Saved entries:
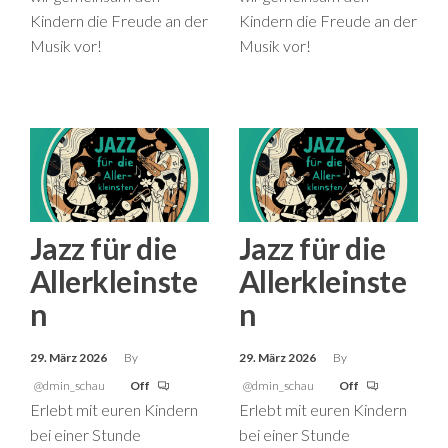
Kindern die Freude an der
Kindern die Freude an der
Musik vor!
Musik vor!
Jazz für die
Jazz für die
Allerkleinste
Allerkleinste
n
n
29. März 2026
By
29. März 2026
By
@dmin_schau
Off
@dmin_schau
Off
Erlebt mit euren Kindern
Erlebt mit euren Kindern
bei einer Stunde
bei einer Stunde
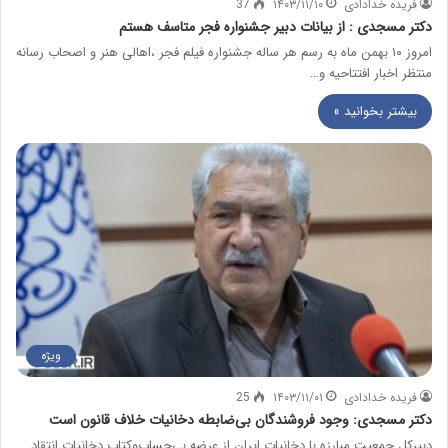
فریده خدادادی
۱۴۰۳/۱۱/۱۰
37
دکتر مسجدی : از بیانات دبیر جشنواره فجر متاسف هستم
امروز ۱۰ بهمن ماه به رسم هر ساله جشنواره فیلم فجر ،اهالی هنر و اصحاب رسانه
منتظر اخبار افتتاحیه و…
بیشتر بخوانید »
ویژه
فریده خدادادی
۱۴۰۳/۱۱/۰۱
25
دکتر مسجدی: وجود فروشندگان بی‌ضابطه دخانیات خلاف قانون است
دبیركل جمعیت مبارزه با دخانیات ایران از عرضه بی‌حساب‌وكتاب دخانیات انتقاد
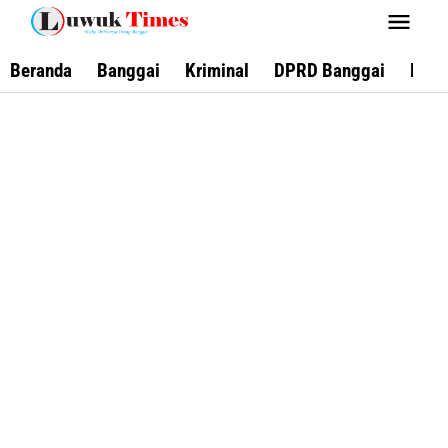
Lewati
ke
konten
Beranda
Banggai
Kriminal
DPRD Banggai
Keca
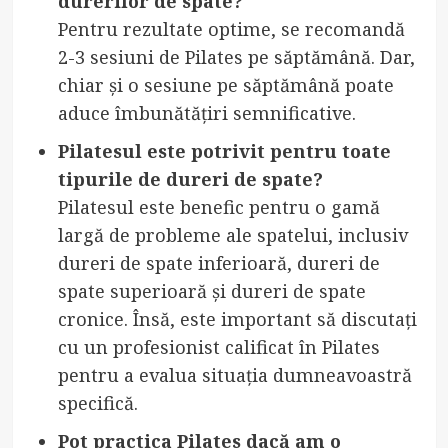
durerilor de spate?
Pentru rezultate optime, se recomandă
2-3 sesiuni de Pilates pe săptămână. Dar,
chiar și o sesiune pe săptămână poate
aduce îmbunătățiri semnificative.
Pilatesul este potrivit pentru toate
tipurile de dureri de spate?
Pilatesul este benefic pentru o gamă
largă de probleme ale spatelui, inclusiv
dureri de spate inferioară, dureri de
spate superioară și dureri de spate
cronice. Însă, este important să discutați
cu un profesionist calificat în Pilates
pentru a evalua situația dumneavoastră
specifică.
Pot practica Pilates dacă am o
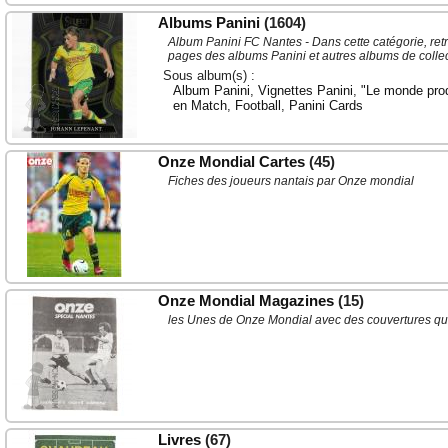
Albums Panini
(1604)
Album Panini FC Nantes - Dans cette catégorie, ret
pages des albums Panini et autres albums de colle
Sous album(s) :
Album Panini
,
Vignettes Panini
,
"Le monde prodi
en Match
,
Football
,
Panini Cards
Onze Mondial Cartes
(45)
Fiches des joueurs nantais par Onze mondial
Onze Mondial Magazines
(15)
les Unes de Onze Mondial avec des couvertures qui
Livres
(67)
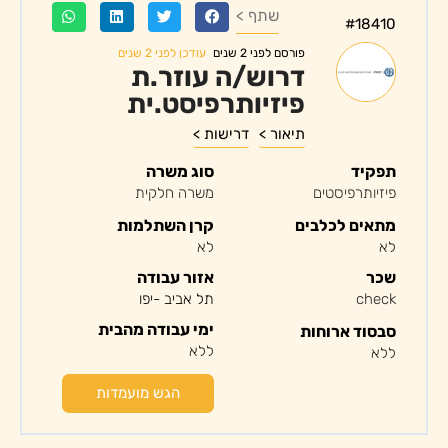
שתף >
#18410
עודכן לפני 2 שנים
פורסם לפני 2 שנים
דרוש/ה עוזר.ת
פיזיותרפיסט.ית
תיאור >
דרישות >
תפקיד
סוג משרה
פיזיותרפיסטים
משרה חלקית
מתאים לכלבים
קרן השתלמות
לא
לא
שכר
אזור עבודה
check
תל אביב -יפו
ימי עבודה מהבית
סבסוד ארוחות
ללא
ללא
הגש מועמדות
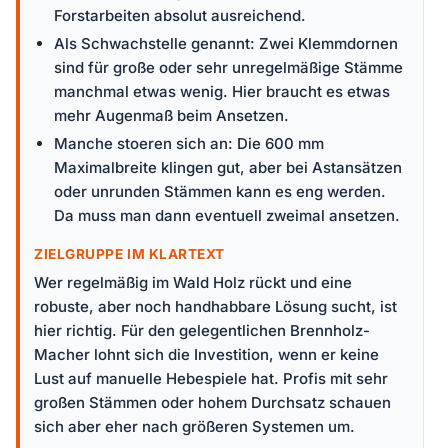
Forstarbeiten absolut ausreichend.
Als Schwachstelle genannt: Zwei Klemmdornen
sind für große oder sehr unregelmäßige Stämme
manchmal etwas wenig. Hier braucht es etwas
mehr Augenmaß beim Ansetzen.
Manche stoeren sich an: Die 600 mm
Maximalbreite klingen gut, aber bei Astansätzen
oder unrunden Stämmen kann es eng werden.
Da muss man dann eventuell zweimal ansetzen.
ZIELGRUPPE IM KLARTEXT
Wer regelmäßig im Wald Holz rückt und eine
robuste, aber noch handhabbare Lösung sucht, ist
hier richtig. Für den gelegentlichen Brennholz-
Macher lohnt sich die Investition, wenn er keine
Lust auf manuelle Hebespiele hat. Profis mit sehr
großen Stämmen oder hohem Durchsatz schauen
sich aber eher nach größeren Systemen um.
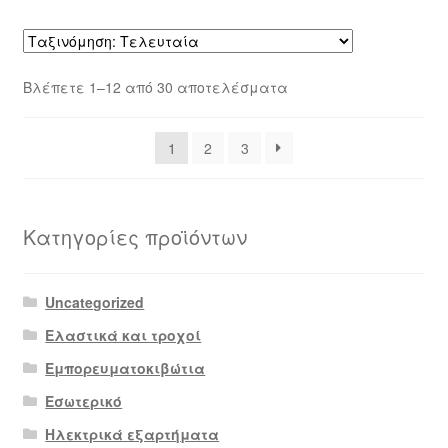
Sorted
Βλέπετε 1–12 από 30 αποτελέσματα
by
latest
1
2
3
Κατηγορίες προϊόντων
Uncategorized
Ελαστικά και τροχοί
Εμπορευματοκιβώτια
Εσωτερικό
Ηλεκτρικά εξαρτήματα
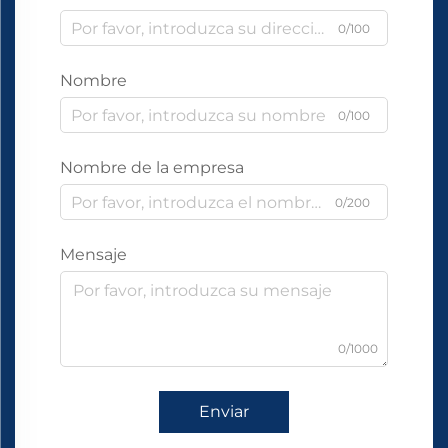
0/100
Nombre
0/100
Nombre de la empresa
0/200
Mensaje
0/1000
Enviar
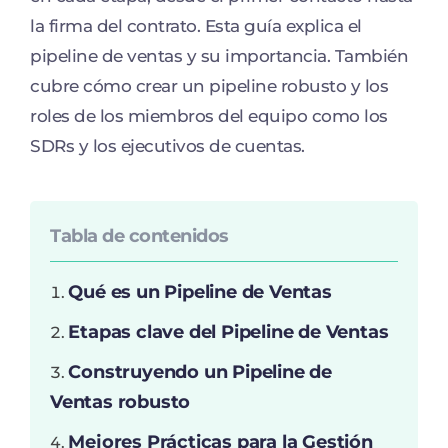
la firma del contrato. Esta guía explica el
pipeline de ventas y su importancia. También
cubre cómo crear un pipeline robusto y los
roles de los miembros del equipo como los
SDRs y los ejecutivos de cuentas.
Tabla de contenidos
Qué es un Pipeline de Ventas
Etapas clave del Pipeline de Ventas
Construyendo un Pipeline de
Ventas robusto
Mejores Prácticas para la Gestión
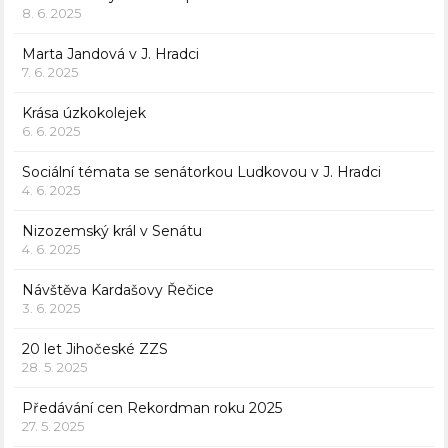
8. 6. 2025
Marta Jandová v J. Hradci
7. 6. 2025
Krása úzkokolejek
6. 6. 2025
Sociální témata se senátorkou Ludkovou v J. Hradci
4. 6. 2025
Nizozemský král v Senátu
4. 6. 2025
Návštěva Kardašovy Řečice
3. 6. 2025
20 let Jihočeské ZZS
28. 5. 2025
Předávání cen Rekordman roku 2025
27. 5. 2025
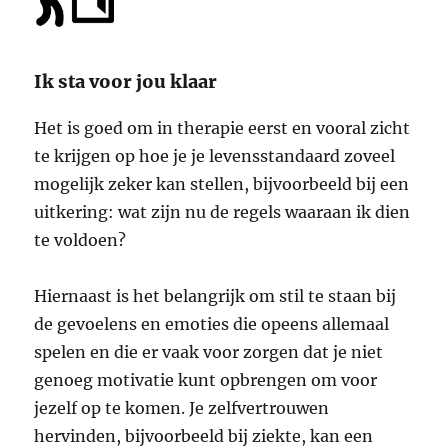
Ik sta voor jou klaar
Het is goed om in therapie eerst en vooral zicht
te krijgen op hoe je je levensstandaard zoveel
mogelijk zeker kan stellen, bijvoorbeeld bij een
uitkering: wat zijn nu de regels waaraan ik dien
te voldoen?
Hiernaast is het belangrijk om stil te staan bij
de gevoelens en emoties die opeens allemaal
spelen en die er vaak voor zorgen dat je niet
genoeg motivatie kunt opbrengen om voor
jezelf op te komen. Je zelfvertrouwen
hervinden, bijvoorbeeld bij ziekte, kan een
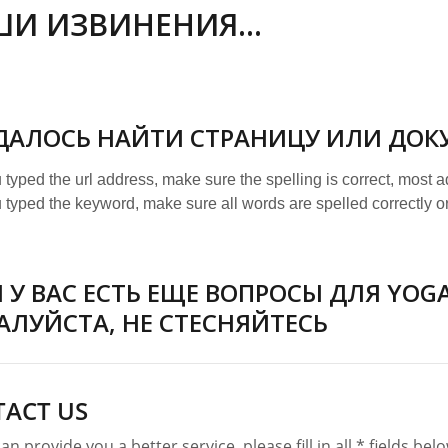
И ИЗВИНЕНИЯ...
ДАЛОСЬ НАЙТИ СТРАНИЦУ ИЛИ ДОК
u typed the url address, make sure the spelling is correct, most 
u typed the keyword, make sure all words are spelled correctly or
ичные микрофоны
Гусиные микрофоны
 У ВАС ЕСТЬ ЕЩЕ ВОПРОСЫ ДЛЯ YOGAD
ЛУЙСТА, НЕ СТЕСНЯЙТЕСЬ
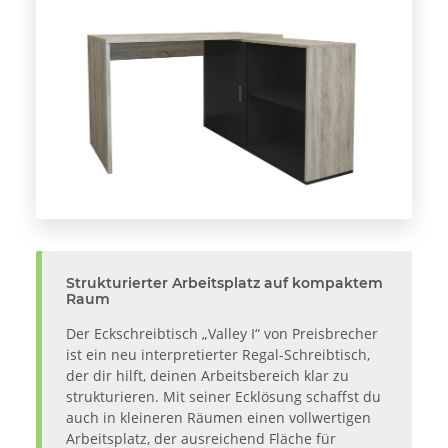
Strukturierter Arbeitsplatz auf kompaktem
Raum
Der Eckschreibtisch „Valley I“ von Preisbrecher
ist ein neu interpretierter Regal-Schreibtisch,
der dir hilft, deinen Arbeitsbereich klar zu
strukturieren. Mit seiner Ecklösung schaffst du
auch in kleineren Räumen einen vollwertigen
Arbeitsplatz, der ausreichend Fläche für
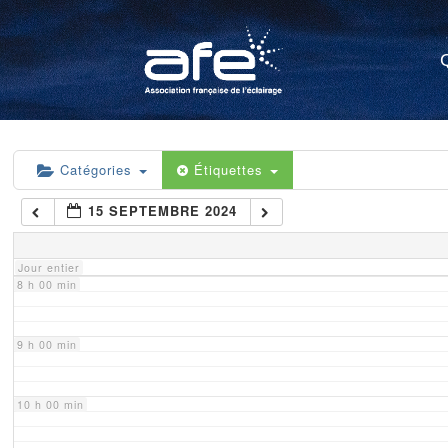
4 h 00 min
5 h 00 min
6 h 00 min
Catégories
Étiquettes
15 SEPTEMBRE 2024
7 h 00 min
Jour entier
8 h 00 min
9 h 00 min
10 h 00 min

→ **ASSIGNMENT**
The answer should be a number alone: the count of lines in the records that hold the word "Hradci".

→ **TASK OUTPUT**
2